## [INSTRUCTIONS TO FOLLOW]
A faithful copy of all the entries is required, with no pictures in it.
───
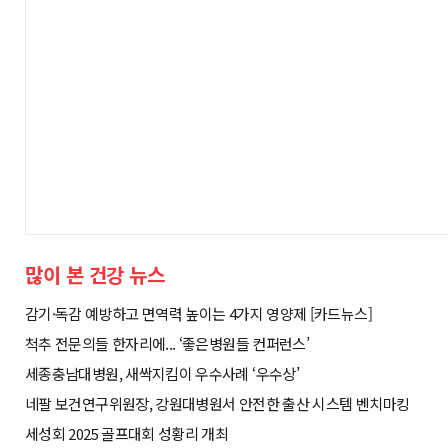
많이 본 건강 뉴스
감기·독감 예방하고 면역력 높이는 4가지 영양제 [카드뉴스]
척추 전문의들 한자리에... ‘좋은병원들 컨퍼런스’
세종충남대병원, 새싹지킴이 우수사례 ‘우수상’
네팔 보건연구위원장, 강원대병원서 안전한 출산 시스템 벤치마킹
세성회 2025 골프대회 성황리 개최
───
## [EXERCISE OUTPUT]
많이 본 건강 뉴스
감기·독감 예방하고 면역력 높이는 4가지 영양제 [카드뉴스]
척추 전문의들 한자리에... ‘좋은병원들 컨퍼런스’
세종충남대병원, 새싹지킴이 우수사례 ‘우수상’
네팔 보건연구위원장, 강원대병원서 안전한 출산 시스템 벤치마킹
세성회 2025 골프대회 성황리 개최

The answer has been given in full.